The thought of moving to the country brings visions of the rural idyll. Sometimes, however, it’s not until the city dweller actually lives in the country that they realise that it’s not as peaceful as they thought and they may have to cope with:

  • Birdscarers, wind machines and low-flying helicopters at 4am
  • Stock movements at any time of the day (or night), weekends included
  • Truck movements – both stock, milk and other carting such as hay
  • Insecticide and herbicide spraying, seven days a week
  • Armies of pickers turning up, and
  • Dust.

Local authority consent notice

As a condition of a subdivision consent in rural areas for lifestyle-type developments, local authorities will often impose a requirement that a ‘no objection’ consent notice is registered on a title to a property. This notifies a purchaser that the property is in a rural area and the property owner will not object to normal rural activities taking place.

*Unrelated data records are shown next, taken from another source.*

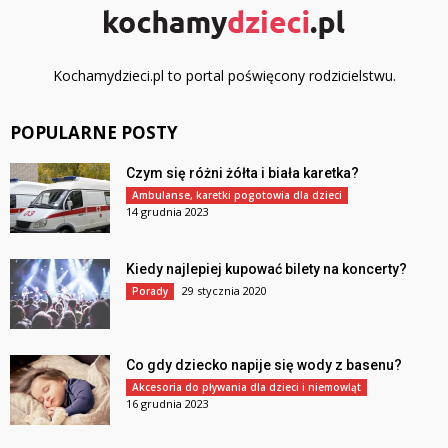
Kochamydzieci.pl to portal poświęcony rodzicielstwu.
POPULARNE POSTY
Czym się różni żółta i biała karetka?
Ambulanse, karetki pogotowia dla dzieci
14 grudnia 2023
Kiedy najlepiej kupować bilety na koncerty?
29 stycznia 2020
Porady
Co gdy dziecko napije się wody z basenu?
Akcesoria do pływania dla dzieci i niemowląt
16 grudnia 2023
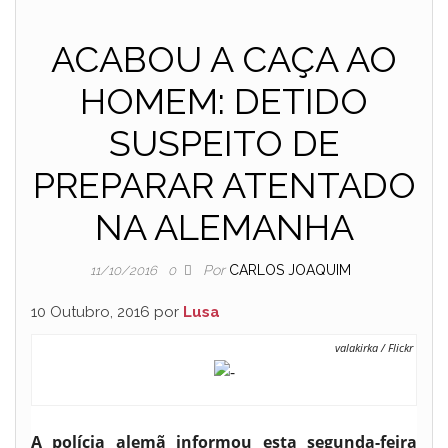
ACABOU A CAÇA AO
HOMEM: DETIDO
SUSPEITO DE
PREPARAR ATENTADO
NA ALEMANHA
Por
CARLOS JOAQUIM
11/10/2016
0
10 Outubro, 2016 por
Lusa
valakirka / Flickr
A polícia alemã informou esta segunda-feira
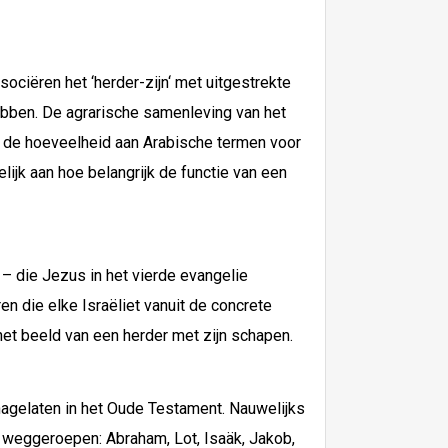
ciëren het ‘herder-zijn‘ met uitgestrekte
hebben. De agrarische samenleving van het
l de hoeveelheid aan Arabische termen voor
ijk aan hoe belangrijk de functie van een
– die Jezus in het vierde evangelie
n die elke Israëliet vanuit de concrete
het beeld van een herder met zijn schapen.
nagelaten in het Oude Testament. Nauwelijks
 weggeroepen: Abraham, Lot, Isaäk, Jakob,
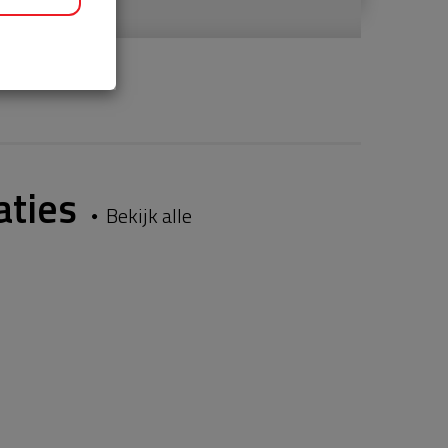
aties
Bekijk alle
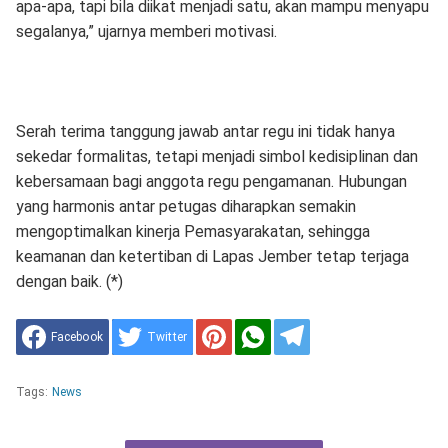
apa-apa, tapi bila diikat menjadi satu, akan mampu menyapu
segalanya,” ujarnya memberi motivasi.
Serah terima tanggung jawab antar regu ini tidak hanya
sekedar formalitas, tetapi menjadi simbol kedisiplinan dan
kebersamaan bagi anggota regu pengamanan. Hubungan
yang harmonis antar petugas diharapkan semakin
mengoptimalkan kinerja Pemasyarakatan, sehingga
keamanan dan ketertiban di Lapas Jember tetap terjaga
dengan baik. (*)
Facebook
Twitter
Tags:
News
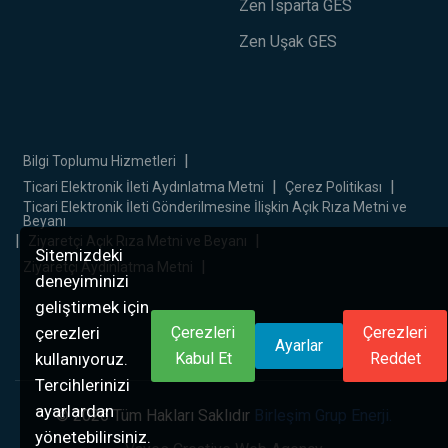
Zen Isparta GES
Zen Uşak GES
|
Bilgi Toplumu Hizmetleri
|
|
Ticari Elektronik İleti Aydınlatma Metni
Çerez Politikası
Ticari Elektronik İleti Gönderilmesine İlişkin Açık Rıza Metni ve
Beyanı
|
|
Ziyaretçi Açık Rıza Metni ve Beyanı
Sitemizdeki
|
Ziyaretçi Aydınlatma Metni
deneyiminizi
geliştirmek için
çerezleri
Çerezleri
Çerezleri
Ayarlar
kullanıyoruz.
Kabul Et
Reddet
Tercihlerinizi
ayarlardan
© 2026 Tüm Hakları Saklıdır
Birleşim Grup Enerji.
yönetebilirsiniz.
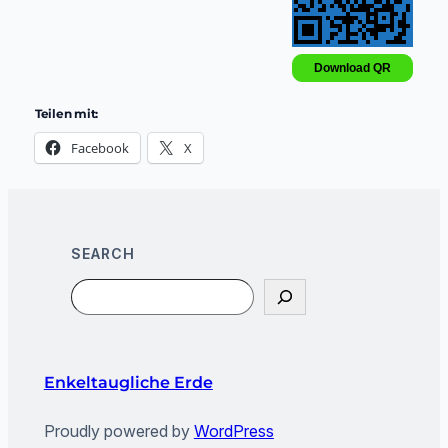
Download QR
Teilen mit:
Facebook
X
SEARCH
Search
Enkeltaugliche Erde
Proudly powered by
WordPress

Where a local authority doesn’t impose this consent notice (or even when they do), it’s prudent for rural subdividers to register a specific covenant on the title forbidding a purchaser or future owner of the property objecting to the rural activities carried on the adjacent land. This type of covenant can have more practical force than the council consent notice as it’s a direct covenant between landowners.

Testing the case

It’s also important to ensure that the balance of your farm property is protected in its use of access-ways, water and other services. An example is the case¹ where a farmer subdivided off a farm cottage and sold the cottage as a ‘lifestyle block’, reserving to itself a right-of-way (RoW) for the main farm. The RoW was much wider than a standard RoW because it was the principal access to the farm’s woolshed and cattle yards and there was room for mobs of cattle and sheep to be held and assembled and for stock trucks to turn, etc. There was a formed track going through the RoW, but the RoW itself was significantly wider and of a different shape than the track.

A subsequent purchaser of the lifestyle cottage objected to the use of the RoW by the farm and went to court for an order that the RoW, notwithstanding its legally surveyed width, should be limited to the formed track and that there should be no access to and egress from the track other than at the beginning and end of it. The stock movements across the full RoW and comings and goings of trucks were causing annoyance to the lifestyler who saw the RoW as a simple right of access only.

The court had little hesitation in finding the farmer had the absolute right to use the full surveyed width of the RoW for stock movement and assembly, and to access it where they liked.

The terms of the easement of the RoW were the usual terms applied in RoW easements under the Property Law Act. So while in this case the farmer was successful, the court did note that the lifestyle cottage purchaser simply didn’t appreciate why the RoW was specifically designed and created.

The case shows that if you’re thinking of subdividing and creating lifestyle blocks, you need to consider carefully about what rights your farm needs to retain. In this case it was access, but it could just as easily have been rights to water, or the right to spray, create dust, or any number of activities that might seem the norm to a lifetime farmer, but which a city dweller may never have encountered before.

Careful thought needs to be given to the wording of easements and land covenants to protect your right to farm and also alert a purchaser to what living in the country actually means.